While "Millennial" is often treated as shorthand for "young," the oldest of my generation are in our 40s, and our lives are not nearly as stable as we would hope. That's in part because of a series of crises that have disrupted our earning and wealth-building power. The
financial crash of 2008 happened just as many of us were entering our working years, and as the first in, we were often the first out.
The
rest of our adult lives have looked like this: instability, job losses, recovery, reversal. While many of us managed to reenter the labor force after losing jobs, our earnings have taken permanent hits. We lost a larger proportion of our earnings from the Great Recession than any other adult generation, and by entering the workforce at a time of cut wages and more competition, we were set up for a lifetime of lower earnings and less savings.
As we entered our 20s and 30s,
housing prices skyrocketed, putting home ownership largely out of reach. At the same time, jobs were increasingly concentrated in large cities -- the places where housing costs, including rent, were highest. As many of us poured huge chunks of our take-home pay into our monthly rental costs and our astronomical student loan payments, there wasn't much left over to save for a down payment.

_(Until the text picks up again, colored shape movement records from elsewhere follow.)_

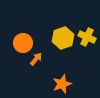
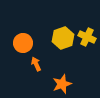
orange arrow: moved 5 px down; rotated 64 degrees counterclockwise
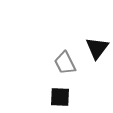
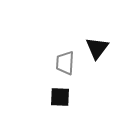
gray trapezoid: rotated 30 degrees clockwise
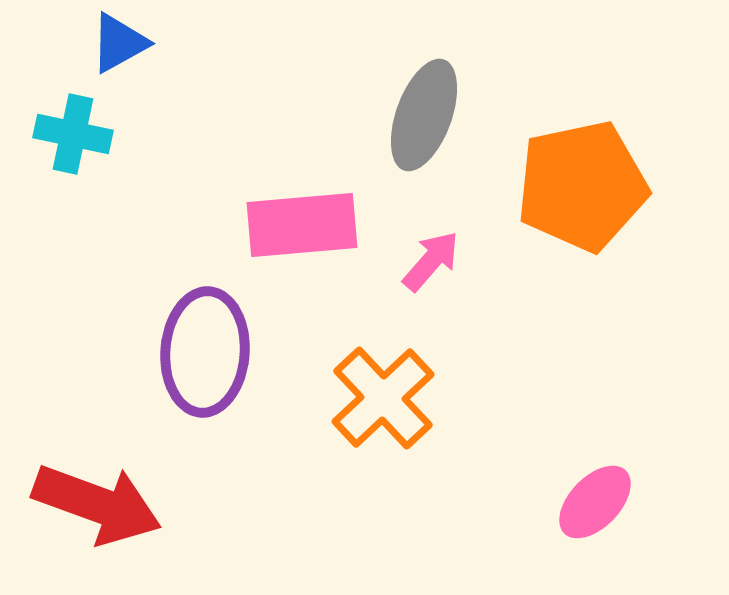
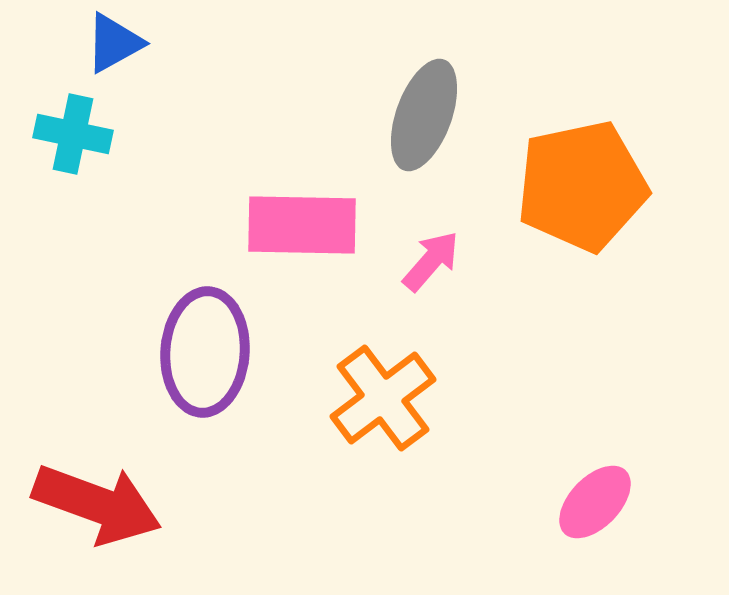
blue triangle: moved 5 px left
pink rectangle: rotated 6 degrees clockwise
orange cross: rotated 6 degrees clockwise
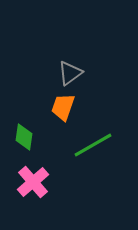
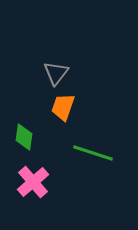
gray triangle: moved 14 px left; rotated 16 degrees counterclockwise
green line: moved 8 px down; rotated 48 degrees clockwise
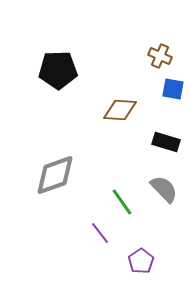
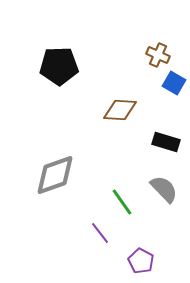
brown cross: moved 2 px left, 1 px up
black pentagon: moved 1 px right, 4 px up
blue square: moved 1 px right, 6 px up; rotated 20 degrees clockwise
purple pentagon: rotated 10 degrees counterclockwise
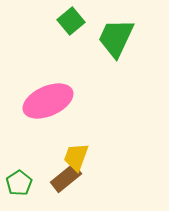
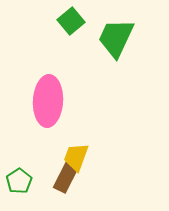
pink ellipse: rotated 63 degrees counterclockwise
brown rectangle: moved 1 px up; rotated 24 degrees counterclockwise
green pentagon: moved 2 px up
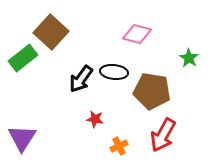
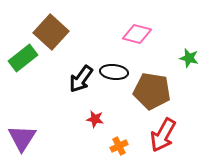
green star: rotated 18 degrees counterclockwise
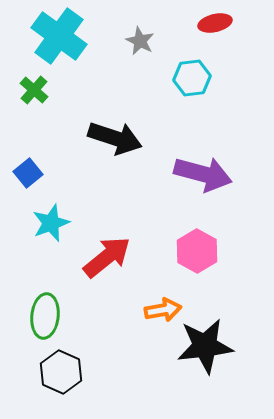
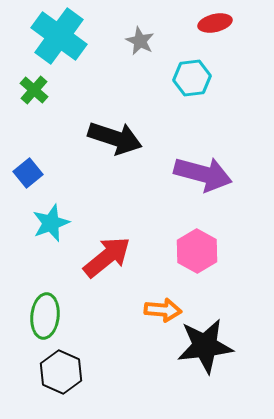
orange arrow: rotated 15 degrees clockwise
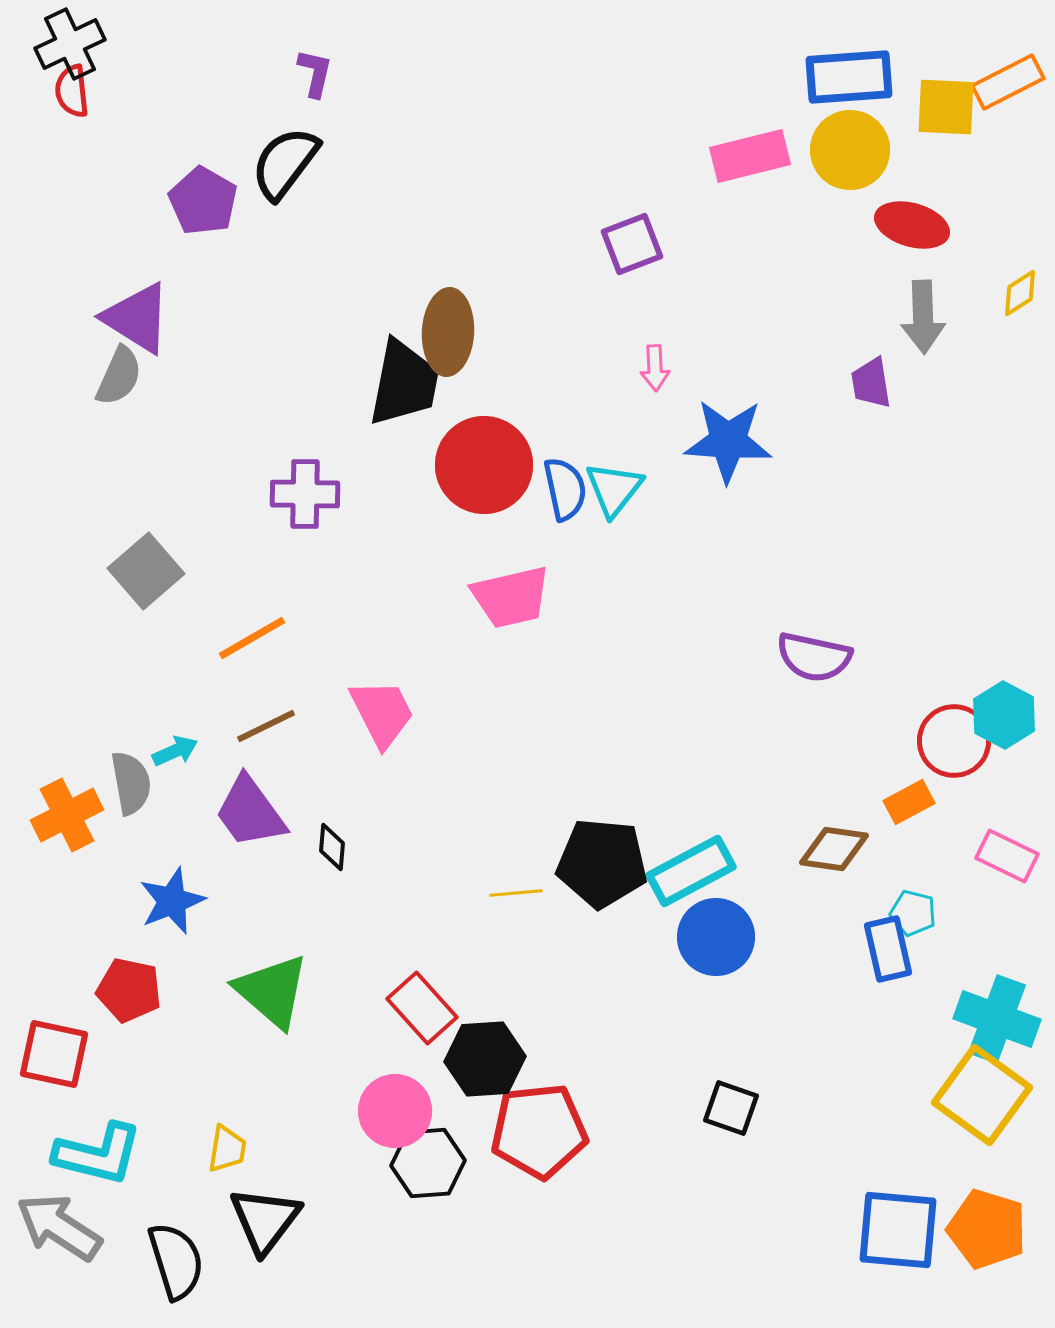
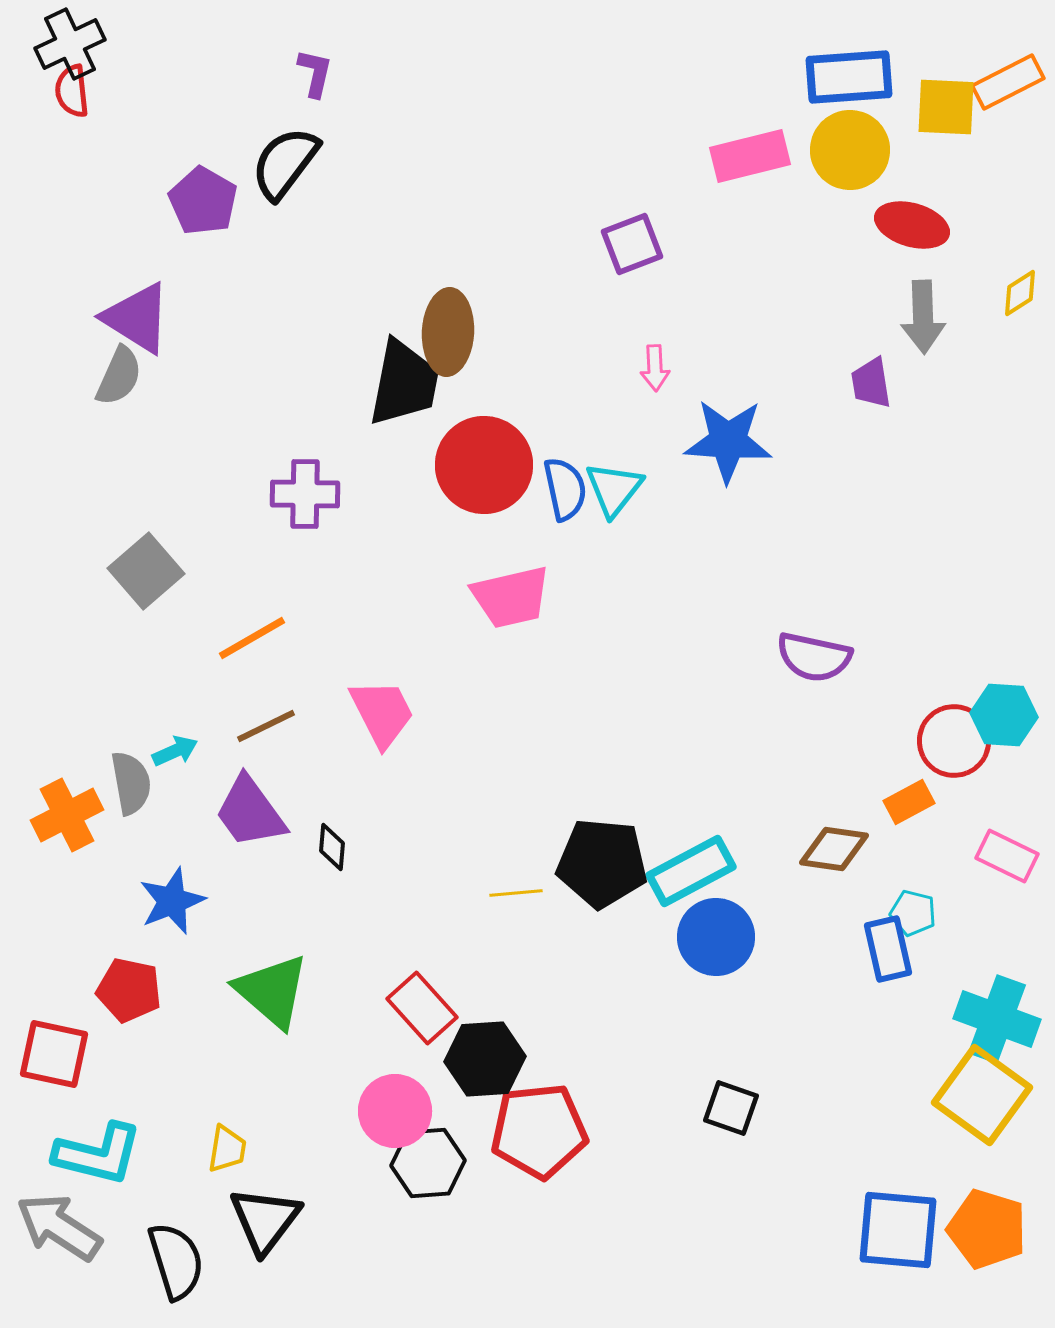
cyan hexagon at (1004, 715): rotated 24 degrees counterclockwise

With interest rates now high, the promise of home ownership feels
even further away for many Millennials. We remain far behind Boomers, Gen Xers, and even members of the Silent Generation when it comes to home ownership in one's 20s, 30s and 40s. We live with our parents longer; when we move out, we are more likely to rent than to buy.
Then, Covid-19 hit. The pandemic was a disaster for everyone, and was deadliest for the oldest Americans. But it was
financially calamitous for working parents and for
single moms of young children in particular.
And who were
most of America's working parents of young children during Covid-19?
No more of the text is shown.